Always Crew Page 57

“No. Who is that?”

“That.” He pointed at the woman. “That is Meredith Harper, the wife of Timothy Harper, Sr. and the mother of Timothy Harper, Jr.”

I frowned. “Why am I seeing her picture?”

“Because she’s the reason you’re sitting here.”

I was confused. “Huh?”

He grinned before taking the picture back and sliding another one in front of me.

It was Harper’s dad. Same smirk. Same bone structure, except this guy had half the hair Harper did and a bigger gut. Harper didn’t have a gut, but he would in twenty years. He was also in handcuffs, his head down, and his pants undone. Whoever took this picture had perfect timing.
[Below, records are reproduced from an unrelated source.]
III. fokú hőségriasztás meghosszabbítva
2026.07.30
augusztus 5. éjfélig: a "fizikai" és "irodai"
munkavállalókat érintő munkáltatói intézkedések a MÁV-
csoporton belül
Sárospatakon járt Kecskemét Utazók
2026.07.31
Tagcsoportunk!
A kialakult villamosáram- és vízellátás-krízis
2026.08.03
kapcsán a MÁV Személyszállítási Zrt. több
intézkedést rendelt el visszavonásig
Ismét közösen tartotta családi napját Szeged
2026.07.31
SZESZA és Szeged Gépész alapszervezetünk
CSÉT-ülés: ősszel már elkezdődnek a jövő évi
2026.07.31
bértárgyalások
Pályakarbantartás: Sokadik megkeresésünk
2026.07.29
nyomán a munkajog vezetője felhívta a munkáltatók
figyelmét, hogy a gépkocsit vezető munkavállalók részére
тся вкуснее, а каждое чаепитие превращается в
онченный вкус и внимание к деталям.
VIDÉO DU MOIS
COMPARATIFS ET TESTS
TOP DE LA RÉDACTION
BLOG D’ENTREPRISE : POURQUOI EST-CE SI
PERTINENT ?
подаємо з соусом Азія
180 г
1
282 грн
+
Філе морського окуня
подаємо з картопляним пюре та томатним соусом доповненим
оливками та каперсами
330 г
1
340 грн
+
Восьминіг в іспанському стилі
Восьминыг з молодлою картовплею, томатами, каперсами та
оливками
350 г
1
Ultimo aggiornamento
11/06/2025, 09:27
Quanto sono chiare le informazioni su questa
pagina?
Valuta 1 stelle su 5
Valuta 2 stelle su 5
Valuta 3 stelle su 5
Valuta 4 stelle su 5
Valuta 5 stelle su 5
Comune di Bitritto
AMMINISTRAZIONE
Harper, Sr. was being led out of a building, two cops beside him, and right behind him a woman was stepping out. Long legs. Tight dress. Hair hanging down. She was also in handcuffs.

“I’m just going to educate you here. This is Harper, Sr.” He pointed to the woman. “This is the hooker we arrested him with.” That picture was taken away and he laid out three more. Different men. Different women. All in handcuffs. “And this is the prostitution ring that Harper, Sr. participated in and was arrested during. How we found out about this—” Meredith Harper’s image was laid on top of them. “—was because Mrs. Harper here got tired of the cheating, the hookers, the drugs, and when she found out her husband impregnated Harper, Jr.’s high school girlfriend, she decided enough was enough. She came to us, and we pulled him in.”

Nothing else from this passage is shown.